School mock attacks & reporting radicalized youth: French govt rolls out new anti-terror measures

School mock attacks & reporting radicalized youth: French govt rolls out new anti-terror measures
French authorities have issued new security guidelines for schools, which include three attack drills a year and advice to report on all suspected radicalized students. Teachers and children over 14 years old will now be taught a terror readiness course.

“The recent attacks and the context of the terrorist threat force [us] to maintain a stepped-up vigilance,” according to the official document of the plan, signed on July 29.

The paper also emphasizes the “absolute priority” given to the security at the educational facilities.

In particular, the plan includes students being taught “life-saving actions,” a step up in security for so-called “vulnerable spaces,” as well as live drills.

The measures were introduced by Education Minister Najat Vallaud-Belkacem and Interior Minister Bernard Cazeneuve, and they are set to improve security at school upon the students’ return.

So what are those protective measures for schools?

First of all, three “mock attacks” are set to be carried out at schools during the year. Earlier, there used to be two exercises on security. The first of the “mock attacks” will happen before Halloween.

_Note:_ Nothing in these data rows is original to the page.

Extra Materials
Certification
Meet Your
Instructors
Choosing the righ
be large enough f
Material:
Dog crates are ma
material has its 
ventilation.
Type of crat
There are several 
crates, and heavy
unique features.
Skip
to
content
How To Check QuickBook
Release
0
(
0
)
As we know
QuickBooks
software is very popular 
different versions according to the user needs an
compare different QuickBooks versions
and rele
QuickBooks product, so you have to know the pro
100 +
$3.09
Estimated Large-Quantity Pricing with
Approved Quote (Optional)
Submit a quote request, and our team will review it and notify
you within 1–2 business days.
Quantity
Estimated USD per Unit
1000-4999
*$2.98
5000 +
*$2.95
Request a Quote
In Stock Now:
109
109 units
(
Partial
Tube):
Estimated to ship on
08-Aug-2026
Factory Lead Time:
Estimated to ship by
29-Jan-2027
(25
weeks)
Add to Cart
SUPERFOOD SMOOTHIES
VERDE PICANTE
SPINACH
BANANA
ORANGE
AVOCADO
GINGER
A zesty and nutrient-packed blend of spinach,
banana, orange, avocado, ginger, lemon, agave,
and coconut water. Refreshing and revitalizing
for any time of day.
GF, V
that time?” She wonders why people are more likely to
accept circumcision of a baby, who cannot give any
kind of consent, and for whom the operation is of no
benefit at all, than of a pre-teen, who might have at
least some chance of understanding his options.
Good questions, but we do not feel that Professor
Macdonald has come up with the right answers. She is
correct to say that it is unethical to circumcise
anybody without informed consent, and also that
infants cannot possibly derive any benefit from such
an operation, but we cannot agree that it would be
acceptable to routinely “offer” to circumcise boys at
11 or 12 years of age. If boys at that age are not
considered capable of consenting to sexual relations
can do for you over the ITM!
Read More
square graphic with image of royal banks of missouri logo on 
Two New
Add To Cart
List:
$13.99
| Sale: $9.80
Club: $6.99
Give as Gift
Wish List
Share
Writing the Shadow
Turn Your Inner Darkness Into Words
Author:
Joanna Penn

One of the drills is set to involve an “intrusion-type” attack. During the 45-minute exercise, students will have to barricade themselves in the classroom, move away from doors, walls and windows, turn off the lights, and stay as silent as possible. Children will also be asked to lie or sit on the ground for 20 to 30 minutes, the document said.

The warning given in this type of situation "must be different from the fire alarm" and "should be heard," it added.

Also, on the day before the return to schools, authorities are set to test sending an SMS alert warning students and staff about an attack.

Another measure will be teaching students and staff “life-saving” techniques to improve the "resilience capacities," that is to say "the ability not to be surprised and to have good reactions." Further details about this point will be made precise “before the return to school.”

Thirdly, special attention will be paid to securing "particularly vulnerable areas of schools" (for example, isolated access, especially exposed facades). Also, street supervision in the close proximity of schools will be stepped up.

The document also tackles the importance of informing parents, as well as students, of the new guidelines.

Last but not least, the text says that a particular attention should be paid to monitoring students and staff "reported to have entered a process of radicalization."

For the most sensitive situations, school leaders would be informed "to study the conditions of schooling and educational follow-up of these young people."

The same step is intended for school staff.

Over the past year, France has seen a growing number of attacks all over the country.

Last month, two attackers slit a priest’s throat in the north of France, taking several worshipers hostage, while in Nice on Bastille Day, 85 people were killed, after a truck driven by an IS sympathizer plowed through a crowd during the celebrations.